What you need to do:
Reproduce precisely the lines of the listing below, starting with the line that contains "အမေရိကန် (32, 1586)" and stopping after the line that contains "ဌာနမိတ်ဆက် (37, 2337)"; include nothing else.

Information provided:
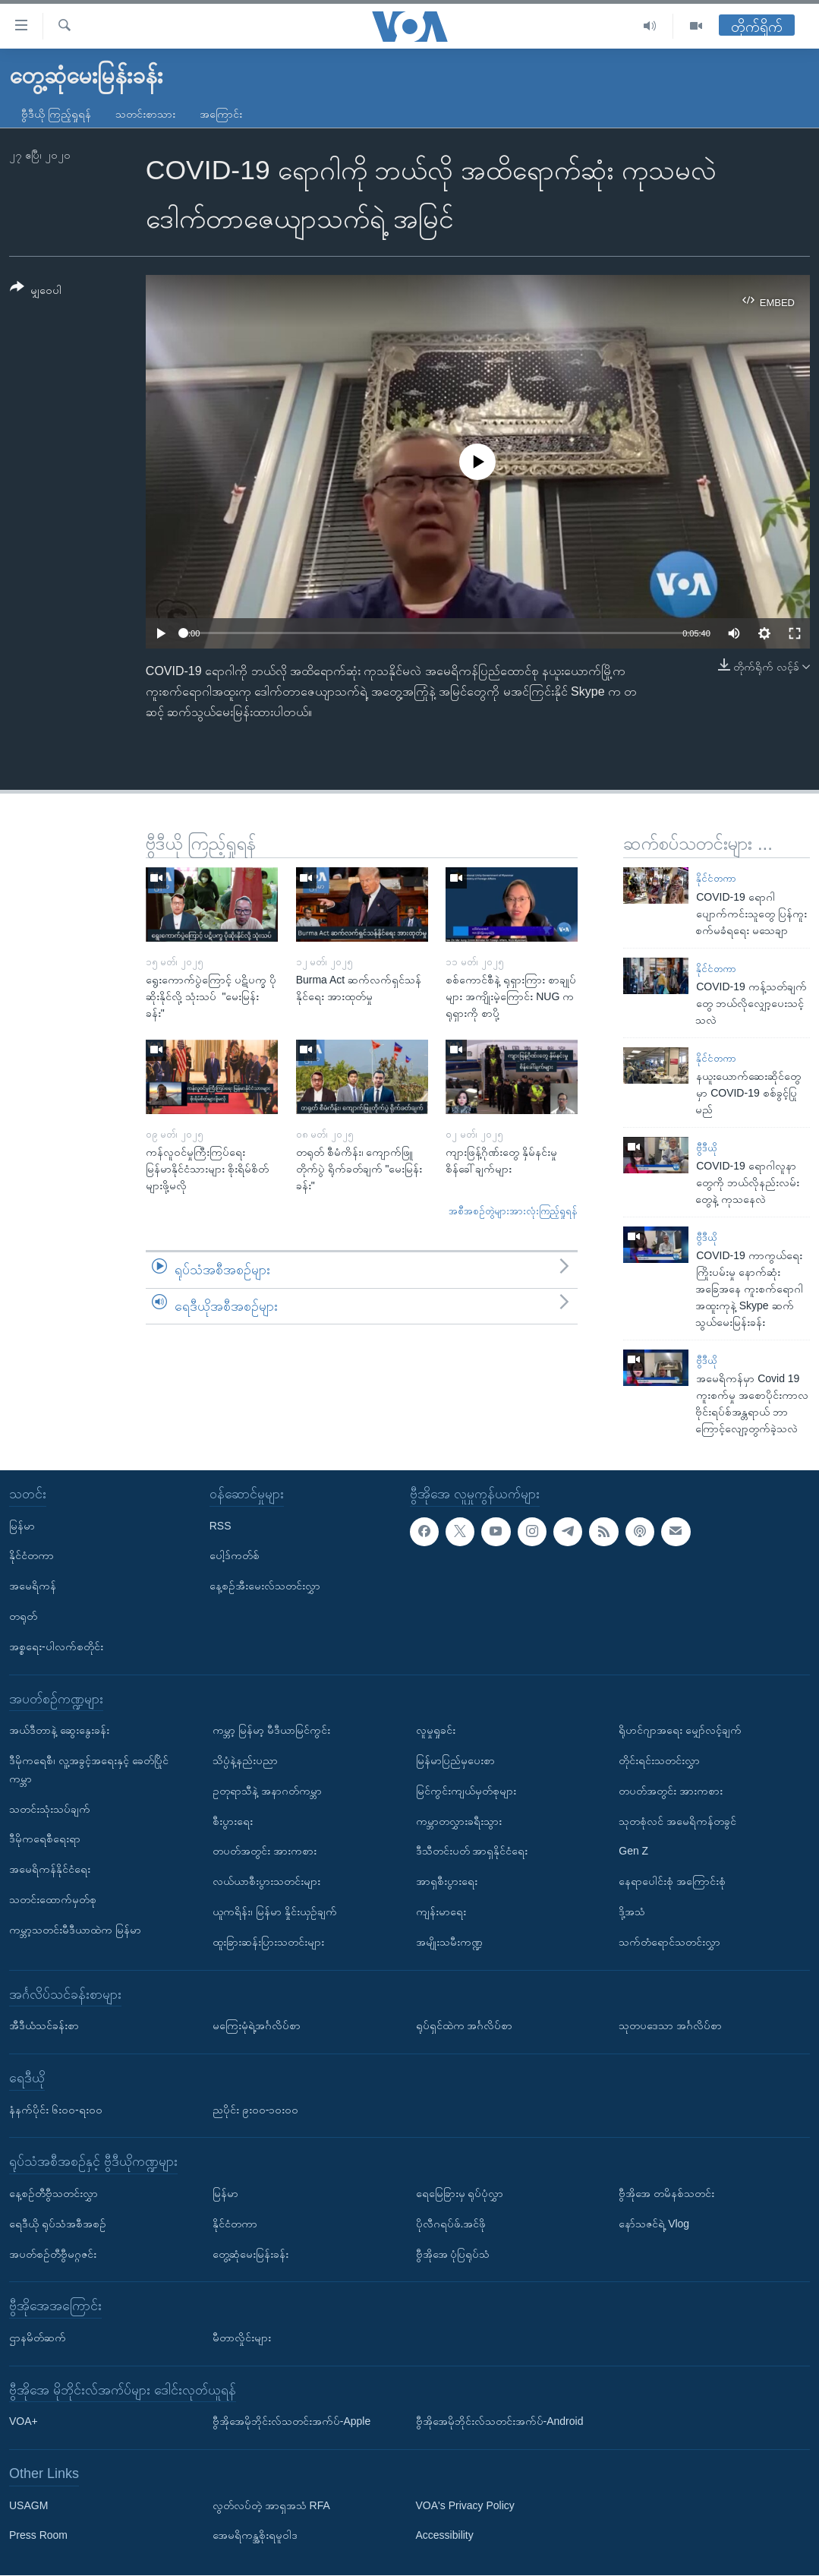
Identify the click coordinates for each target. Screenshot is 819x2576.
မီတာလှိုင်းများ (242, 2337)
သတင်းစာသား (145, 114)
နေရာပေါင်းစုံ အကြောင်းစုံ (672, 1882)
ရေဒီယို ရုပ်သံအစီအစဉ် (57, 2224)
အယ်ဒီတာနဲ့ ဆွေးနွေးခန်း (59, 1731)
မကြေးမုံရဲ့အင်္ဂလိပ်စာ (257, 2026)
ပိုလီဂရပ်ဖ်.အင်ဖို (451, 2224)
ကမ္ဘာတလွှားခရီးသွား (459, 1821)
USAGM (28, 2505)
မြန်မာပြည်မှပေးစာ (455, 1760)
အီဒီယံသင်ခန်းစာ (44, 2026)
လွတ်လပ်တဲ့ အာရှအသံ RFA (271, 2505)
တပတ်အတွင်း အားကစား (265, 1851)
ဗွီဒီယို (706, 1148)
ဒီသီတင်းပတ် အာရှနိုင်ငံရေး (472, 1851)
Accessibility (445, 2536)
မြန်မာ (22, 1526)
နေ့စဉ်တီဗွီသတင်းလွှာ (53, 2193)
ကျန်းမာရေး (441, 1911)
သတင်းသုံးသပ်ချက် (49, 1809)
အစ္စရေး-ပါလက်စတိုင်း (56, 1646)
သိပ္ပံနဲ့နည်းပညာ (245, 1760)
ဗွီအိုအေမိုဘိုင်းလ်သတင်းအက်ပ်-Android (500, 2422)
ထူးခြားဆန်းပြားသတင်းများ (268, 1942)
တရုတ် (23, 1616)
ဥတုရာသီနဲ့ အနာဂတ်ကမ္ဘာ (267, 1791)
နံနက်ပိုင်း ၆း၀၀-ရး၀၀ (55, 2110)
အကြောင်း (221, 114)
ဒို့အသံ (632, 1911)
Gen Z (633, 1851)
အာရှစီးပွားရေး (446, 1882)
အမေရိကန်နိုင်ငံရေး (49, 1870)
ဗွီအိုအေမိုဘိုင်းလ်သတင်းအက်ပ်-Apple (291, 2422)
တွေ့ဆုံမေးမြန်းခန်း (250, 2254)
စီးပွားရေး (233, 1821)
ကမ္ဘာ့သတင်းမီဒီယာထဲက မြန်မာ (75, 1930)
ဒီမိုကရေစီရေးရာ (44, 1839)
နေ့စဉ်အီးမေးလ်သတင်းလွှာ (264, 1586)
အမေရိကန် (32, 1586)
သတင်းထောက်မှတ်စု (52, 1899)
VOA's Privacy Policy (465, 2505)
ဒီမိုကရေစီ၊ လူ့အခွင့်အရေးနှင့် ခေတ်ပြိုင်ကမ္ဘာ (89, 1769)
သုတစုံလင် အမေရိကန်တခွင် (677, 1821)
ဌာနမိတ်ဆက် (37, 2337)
* * *
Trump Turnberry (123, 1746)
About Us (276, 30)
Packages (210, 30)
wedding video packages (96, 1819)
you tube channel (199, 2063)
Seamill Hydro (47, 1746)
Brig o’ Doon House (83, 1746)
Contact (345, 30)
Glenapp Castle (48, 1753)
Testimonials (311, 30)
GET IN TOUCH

Task output:
အမေရိကန် (32, 1586)
သတင်းထောက်မှတ်စု (52, 1899)
VOA's Privacy Policy (465, 2505)
ဒီမိုကရေစီ၊ လူ့အခွင့်အရေးနှင့် ခေတ်ပြိုင်ကမ္ဘာ (89, 1769)
သုတစုံလင် အမေရိကန်တခွင် (677, 1821)
ဌာနမိတ်ဆက် (37, 2337)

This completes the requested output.